Background Patients with symptoms suggestive of gastroparesis exhibit several symptoms, such as epigastric pain, postprandial fullness, bloating and regurgitation. It is uncertain if such symptoms reflect underlying oesophageal motor disorder.

Aims To examine whether patients with epigastric pain and postprandial distress syndrome suggestive of functional dyspepsia and/or gastroparesis also have concomitant oesophageal motility abnormalities and, if so, whether there are any associations between these disturbances.

Methods In this retrospective cohort study, consecutive patients with functional gastrointestinal symptoms suggestive of gastric neuromuscular dysfunction (gastroparesis or functional dyspepsia) underwent clinical assessment, gastric scintigraphy, oesophageal high-resolution manometry and ambulatory pH monitoring using standard protocols.

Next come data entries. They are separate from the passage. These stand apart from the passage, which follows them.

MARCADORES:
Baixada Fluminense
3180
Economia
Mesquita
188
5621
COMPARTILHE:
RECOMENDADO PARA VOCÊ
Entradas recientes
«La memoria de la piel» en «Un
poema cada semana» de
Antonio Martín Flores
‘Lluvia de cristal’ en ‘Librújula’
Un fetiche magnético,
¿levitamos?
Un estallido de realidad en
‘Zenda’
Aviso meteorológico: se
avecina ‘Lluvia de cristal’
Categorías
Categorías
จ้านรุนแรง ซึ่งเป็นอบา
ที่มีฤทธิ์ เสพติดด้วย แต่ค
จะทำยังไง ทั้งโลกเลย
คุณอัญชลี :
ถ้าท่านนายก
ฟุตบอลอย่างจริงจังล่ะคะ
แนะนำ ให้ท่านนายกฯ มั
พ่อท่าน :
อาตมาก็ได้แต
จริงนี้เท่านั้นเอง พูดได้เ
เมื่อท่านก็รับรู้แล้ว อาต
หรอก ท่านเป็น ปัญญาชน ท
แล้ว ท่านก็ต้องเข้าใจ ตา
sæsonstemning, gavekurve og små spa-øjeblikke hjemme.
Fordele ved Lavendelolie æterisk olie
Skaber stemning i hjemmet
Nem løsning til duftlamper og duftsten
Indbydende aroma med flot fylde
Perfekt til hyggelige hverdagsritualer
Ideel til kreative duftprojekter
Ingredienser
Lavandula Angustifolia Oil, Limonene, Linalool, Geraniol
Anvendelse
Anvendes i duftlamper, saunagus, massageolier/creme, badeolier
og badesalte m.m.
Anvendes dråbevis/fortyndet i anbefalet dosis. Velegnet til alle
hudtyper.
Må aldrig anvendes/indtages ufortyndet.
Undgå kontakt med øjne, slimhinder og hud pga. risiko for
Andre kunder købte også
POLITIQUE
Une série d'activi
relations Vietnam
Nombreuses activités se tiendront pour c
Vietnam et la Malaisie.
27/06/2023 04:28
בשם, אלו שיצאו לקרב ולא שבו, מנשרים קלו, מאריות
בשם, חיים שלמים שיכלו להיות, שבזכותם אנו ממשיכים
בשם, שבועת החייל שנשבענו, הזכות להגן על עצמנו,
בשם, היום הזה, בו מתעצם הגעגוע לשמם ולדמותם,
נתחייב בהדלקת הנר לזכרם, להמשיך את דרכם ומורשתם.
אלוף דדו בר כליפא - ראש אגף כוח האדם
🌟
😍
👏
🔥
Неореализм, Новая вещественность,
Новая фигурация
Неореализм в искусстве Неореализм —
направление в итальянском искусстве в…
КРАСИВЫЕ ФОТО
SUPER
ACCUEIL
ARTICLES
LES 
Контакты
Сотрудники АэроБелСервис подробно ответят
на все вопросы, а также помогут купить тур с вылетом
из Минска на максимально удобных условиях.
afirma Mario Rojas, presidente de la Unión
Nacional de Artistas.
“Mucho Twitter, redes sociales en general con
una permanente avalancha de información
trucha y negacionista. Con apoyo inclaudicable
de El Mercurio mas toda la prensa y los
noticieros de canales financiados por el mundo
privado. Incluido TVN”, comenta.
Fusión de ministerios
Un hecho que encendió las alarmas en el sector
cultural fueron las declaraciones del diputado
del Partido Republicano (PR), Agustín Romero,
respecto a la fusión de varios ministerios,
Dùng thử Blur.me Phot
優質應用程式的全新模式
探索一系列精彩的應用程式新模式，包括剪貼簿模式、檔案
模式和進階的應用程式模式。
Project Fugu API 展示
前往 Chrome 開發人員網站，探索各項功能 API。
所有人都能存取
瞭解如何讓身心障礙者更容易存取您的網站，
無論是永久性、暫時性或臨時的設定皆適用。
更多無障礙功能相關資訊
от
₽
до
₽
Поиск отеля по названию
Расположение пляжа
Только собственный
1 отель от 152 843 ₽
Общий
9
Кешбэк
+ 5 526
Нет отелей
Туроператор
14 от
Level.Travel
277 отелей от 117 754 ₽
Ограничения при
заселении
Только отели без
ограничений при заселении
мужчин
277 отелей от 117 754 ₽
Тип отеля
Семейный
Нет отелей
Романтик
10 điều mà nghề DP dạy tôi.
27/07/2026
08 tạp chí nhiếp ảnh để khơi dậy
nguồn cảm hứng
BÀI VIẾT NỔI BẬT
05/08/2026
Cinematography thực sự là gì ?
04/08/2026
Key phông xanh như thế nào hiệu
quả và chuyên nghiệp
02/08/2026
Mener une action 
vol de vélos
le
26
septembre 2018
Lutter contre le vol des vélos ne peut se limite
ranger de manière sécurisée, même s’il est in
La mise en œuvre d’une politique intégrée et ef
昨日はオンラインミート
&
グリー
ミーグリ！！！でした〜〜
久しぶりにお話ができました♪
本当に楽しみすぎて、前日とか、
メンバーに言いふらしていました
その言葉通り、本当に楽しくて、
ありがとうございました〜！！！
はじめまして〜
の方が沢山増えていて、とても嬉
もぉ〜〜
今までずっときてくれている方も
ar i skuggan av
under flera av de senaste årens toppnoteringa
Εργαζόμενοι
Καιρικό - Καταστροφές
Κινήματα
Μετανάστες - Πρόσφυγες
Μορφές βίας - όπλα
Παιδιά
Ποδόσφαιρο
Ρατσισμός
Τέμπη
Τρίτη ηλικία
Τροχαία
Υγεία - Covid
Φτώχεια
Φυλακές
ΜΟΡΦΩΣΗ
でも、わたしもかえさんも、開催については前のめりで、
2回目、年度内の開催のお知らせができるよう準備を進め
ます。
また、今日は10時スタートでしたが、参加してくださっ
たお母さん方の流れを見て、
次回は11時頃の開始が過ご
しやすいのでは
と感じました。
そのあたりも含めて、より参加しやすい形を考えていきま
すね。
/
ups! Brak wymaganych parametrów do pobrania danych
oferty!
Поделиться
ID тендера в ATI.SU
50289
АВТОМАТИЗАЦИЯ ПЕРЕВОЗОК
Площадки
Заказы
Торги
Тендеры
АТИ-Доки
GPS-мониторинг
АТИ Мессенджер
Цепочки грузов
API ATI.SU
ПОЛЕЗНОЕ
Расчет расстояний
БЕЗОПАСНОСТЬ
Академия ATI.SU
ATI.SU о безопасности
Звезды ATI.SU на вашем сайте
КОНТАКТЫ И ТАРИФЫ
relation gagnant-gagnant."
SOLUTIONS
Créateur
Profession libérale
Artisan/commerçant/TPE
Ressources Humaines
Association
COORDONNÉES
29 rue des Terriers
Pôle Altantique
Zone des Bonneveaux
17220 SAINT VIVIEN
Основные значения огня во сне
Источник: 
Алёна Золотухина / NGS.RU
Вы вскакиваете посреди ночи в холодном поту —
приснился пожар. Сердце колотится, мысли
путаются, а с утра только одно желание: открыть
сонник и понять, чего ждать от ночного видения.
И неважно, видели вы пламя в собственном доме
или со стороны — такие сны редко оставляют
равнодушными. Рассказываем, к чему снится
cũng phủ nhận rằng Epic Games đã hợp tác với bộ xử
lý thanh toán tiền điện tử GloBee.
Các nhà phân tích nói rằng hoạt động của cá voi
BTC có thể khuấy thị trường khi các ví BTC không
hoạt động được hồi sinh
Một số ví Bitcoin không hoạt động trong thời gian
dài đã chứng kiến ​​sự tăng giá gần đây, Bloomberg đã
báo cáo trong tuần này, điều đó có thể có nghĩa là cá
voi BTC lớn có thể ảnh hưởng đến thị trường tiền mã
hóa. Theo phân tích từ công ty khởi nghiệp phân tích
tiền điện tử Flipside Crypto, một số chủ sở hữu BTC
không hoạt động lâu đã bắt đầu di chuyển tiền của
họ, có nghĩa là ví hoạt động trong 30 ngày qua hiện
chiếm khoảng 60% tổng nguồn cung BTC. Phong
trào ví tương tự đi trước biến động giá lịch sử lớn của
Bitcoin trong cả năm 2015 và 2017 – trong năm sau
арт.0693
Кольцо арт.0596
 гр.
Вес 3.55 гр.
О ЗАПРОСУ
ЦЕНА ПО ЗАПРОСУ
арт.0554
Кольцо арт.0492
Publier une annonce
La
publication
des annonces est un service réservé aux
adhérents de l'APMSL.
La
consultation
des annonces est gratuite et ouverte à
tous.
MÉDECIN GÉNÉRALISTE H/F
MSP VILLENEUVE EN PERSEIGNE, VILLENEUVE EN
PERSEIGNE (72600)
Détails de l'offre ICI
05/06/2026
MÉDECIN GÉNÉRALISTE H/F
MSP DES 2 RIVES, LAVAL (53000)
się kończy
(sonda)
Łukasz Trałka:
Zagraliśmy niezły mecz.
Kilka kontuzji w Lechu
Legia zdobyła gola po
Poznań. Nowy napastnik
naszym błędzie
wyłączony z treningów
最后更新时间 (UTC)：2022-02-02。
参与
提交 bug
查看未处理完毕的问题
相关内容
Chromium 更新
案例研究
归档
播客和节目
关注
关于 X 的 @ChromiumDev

Results We studied 61 patients with various functional upper gastrointestinal symptoms who underwent gastric scintigraphy, oesophageal high-resolution manometry and ambulatory pH monitoring. Forty-four patients exhibited gastroparesis by gastric scintigraphy. Oesophageal motility disorders were found in 68% and 42% of patients with or without scintigraphic evidence of gastroparesis respectively, suggesting of overlapping gastric and oesophageal neuromuscular disorder. Forty-three per cent of patients with gastroparesis had abnormal oesophageal acid exposure with mean % pH <4.0 of 7.5 in contrast to 38% of those symptomatic controls with normal gastric emptying, with mean %pH <4.0 of 5.4 (NS). Symptoms of epigastric pain, heartburn/regurgitation, bloating, nausea, vomiting, dysphagia, belching and weight loss could not distinguish patients with or without gastroparesis, although weight loss was significantly more prevalent and severe (p<0.002) in patients with gastroparesis. There was no relationship between oesophageal symptoms and motor or pH abnormalities in either groups.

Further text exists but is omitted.